Your goal. Give back exactly the stretch of data below from the line holding "experienced stitchers here in the USA." through the line holding "By entering you", both ends included, and leave the remaining lines out.
----
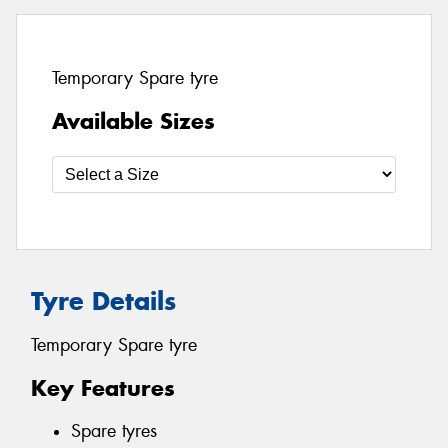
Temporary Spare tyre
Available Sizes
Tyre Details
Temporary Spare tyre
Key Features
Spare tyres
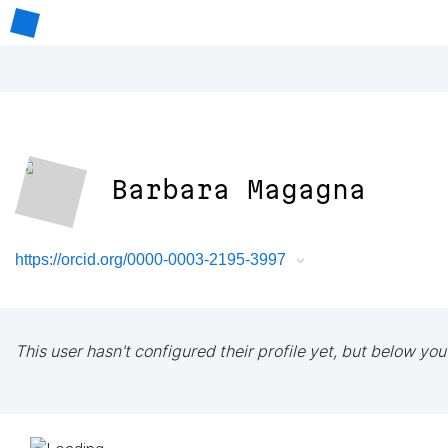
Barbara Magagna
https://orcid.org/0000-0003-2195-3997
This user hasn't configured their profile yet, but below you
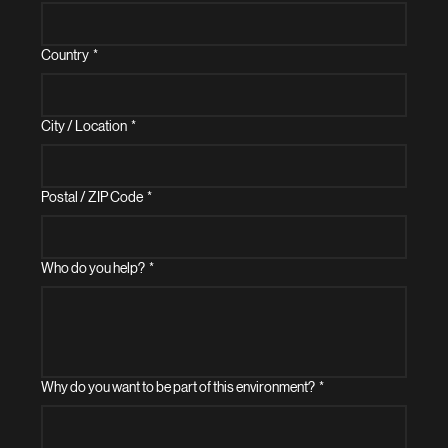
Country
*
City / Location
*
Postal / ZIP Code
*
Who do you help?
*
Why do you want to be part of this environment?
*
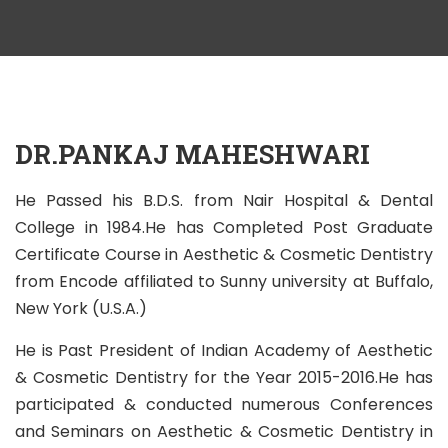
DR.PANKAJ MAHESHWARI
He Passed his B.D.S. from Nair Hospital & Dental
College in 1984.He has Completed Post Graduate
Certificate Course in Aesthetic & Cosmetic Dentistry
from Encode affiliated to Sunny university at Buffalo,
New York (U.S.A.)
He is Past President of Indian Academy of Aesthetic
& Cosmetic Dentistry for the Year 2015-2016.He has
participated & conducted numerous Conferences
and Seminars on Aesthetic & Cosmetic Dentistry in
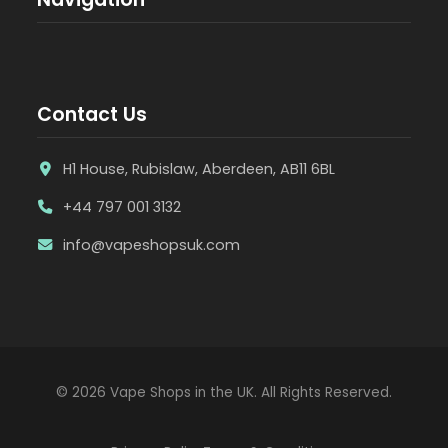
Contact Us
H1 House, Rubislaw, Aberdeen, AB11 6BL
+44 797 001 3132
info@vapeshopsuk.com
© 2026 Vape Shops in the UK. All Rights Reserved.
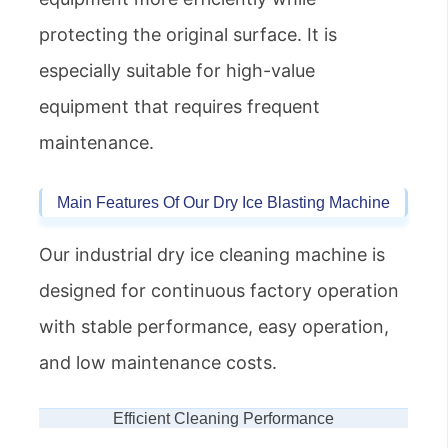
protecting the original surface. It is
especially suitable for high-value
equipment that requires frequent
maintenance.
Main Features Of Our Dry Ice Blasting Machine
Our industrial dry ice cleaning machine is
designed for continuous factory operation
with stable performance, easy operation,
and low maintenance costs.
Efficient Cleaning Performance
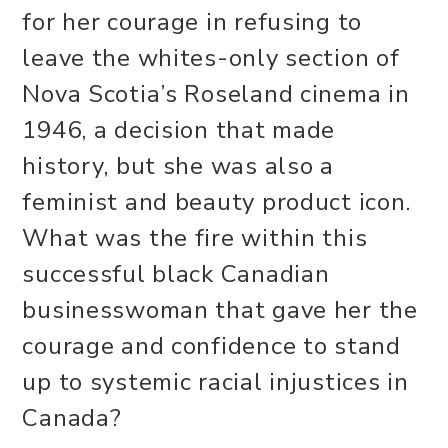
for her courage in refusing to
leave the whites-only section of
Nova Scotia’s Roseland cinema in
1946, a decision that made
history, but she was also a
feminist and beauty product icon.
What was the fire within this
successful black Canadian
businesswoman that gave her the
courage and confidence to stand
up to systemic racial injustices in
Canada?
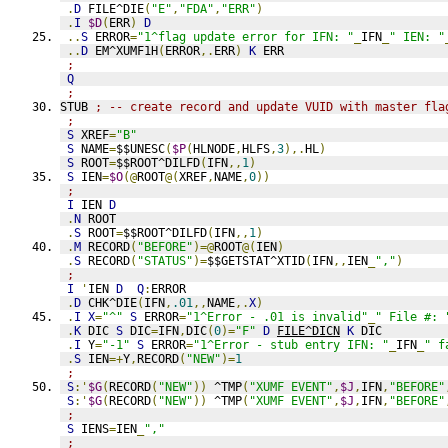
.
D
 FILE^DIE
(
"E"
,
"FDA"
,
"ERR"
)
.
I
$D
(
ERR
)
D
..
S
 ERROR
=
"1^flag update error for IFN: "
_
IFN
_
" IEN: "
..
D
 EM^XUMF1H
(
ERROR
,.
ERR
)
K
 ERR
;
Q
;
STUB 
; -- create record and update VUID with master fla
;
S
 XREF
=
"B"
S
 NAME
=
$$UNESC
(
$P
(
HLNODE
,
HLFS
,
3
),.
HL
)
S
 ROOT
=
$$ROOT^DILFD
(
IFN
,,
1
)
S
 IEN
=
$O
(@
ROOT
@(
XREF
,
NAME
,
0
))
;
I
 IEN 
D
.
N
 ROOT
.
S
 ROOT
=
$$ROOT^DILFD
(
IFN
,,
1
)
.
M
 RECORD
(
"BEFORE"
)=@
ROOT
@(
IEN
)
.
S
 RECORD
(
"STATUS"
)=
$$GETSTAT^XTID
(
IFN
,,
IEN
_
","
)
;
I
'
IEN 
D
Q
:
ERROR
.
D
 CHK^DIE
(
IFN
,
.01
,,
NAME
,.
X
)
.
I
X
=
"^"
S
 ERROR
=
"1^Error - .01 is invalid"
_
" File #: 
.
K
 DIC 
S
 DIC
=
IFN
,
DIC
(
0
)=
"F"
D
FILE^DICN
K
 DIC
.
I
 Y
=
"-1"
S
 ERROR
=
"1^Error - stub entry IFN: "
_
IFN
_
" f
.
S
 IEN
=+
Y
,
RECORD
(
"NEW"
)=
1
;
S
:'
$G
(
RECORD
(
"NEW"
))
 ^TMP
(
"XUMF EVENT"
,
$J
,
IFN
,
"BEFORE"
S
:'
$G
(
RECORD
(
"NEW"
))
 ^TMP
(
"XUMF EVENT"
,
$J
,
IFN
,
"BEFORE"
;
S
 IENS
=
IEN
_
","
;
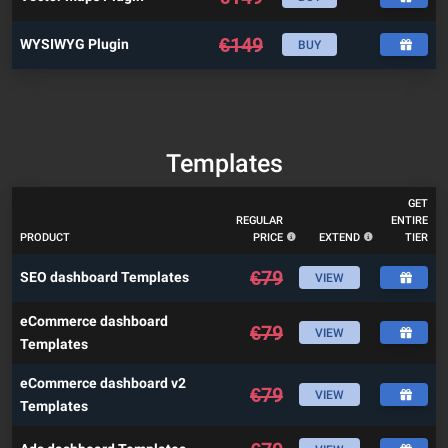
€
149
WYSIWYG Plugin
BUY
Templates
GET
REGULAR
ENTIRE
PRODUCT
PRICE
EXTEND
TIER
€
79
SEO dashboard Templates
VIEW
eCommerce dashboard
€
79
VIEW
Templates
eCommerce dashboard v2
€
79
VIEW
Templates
----
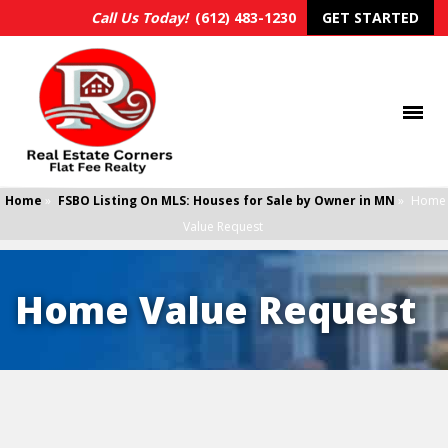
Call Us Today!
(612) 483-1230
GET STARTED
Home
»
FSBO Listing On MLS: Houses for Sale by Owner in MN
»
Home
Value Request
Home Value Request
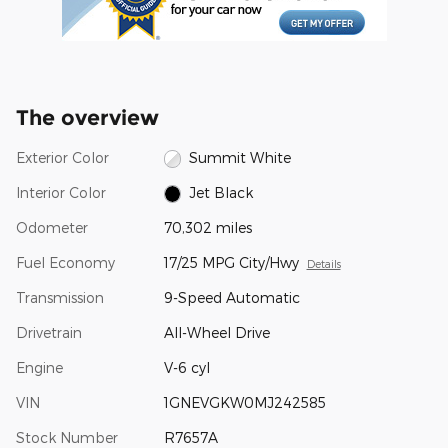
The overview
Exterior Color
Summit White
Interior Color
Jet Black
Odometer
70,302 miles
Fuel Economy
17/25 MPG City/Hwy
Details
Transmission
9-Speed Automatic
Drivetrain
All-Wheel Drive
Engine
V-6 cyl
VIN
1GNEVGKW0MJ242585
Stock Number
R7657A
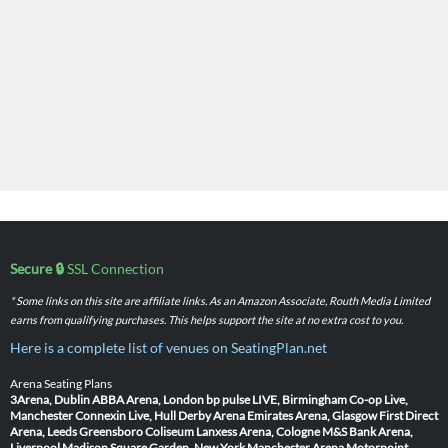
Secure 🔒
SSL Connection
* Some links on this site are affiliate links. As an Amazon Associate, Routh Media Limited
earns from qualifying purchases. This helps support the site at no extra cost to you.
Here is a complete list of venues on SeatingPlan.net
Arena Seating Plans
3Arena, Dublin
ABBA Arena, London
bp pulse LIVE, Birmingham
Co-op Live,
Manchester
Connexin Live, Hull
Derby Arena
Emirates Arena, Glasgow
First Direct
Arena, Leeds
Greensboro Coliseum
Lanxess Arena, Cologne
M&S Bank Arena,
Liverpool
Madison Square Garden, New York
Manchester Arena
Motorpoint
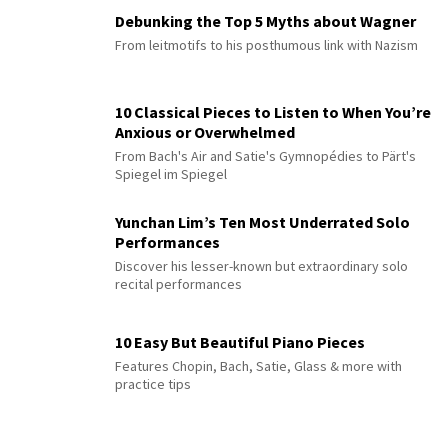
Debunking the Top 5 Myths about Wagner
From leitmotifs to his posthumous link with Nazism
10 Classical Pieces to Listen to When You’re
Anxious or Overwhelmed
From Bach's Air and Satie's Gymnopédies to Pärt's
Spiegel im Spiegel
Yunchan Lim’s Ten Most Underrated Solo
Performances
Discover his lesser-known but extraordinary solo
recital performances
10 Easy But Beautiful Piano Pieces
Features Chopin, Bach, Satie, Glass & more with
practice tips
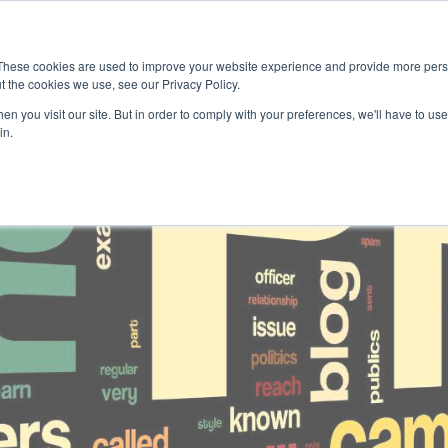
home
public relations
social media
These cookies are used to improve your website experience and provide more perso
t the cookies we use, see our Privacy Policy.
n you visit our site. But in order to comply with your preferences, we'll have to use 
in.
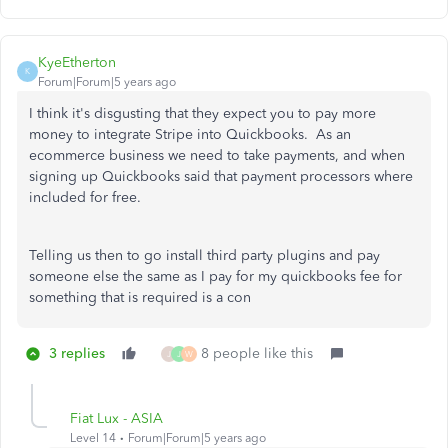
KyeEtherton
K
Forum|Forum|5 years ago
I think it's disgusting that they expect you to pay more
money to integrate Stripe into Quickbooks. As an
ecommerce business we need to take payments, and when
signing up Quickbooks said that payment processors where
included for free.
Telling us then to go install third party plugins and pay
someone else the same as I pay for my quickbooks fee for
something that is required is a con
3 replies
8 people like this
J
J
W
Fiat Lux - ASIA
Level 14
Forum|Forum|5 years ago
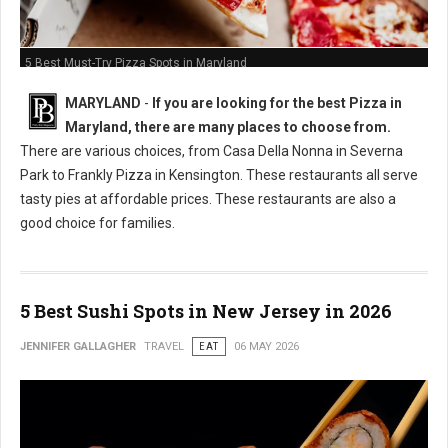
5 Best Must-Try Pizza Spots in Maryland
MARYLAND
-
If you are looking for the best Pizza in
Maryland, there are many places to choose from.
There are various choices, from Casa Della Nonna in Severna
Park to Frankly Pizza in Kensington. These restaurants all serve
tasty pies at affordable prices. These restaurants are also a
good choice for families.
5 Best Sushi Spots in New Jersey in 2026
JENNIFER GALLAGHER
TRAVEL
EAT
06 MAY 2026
----
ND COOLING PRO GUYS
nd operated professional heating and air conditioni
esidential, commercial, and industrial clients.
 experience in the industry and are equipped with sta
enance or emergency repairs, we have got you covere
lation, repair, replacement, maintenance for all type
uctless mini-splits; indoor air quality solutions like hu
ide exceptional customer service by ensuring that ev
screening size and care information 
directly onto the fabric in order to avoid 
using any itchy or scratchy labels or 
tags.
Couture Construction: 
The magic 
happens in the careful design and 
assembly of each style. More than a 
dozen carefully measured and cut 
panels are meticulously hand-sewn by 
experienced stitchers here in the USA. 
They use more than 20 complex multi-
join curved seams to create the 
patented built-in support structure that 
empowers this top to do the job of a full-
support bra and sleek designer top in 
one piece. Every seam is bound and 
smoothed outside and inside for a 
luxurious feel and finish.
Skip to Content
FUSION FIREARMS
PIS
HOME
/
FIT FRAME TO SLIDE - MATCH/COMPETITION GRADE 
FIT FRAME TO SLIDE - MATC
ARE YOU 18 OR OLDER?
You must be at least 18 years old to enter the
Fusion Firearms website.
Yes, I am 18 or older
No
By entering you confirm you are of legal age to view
----
Exercise answer.
experienced stitchers here in the USA. 
They use more than 20 complex multi-
join curved seams to create the 
patented built-in support structure that 
empowers this top to do the job of a full-
support bra and sleek designer top in 
one piece. Every seam is bound and 
smoothed outside and inside for a 
luxurious feel and finish.
Skip to Content
FUSION FIREARMS
PIS
HOME
/
FIT FRAME TO SLIDE - MATCH/COMPETITION GRADE 
FIT FRAME TO SLIDE - MATC
ARE YOU 18 OR OLDER?
You must be at least 18 years old to enter the
Fusion Firearms website.
Yes, I am 18 or older
No
By entering you confirm you are of legal age to view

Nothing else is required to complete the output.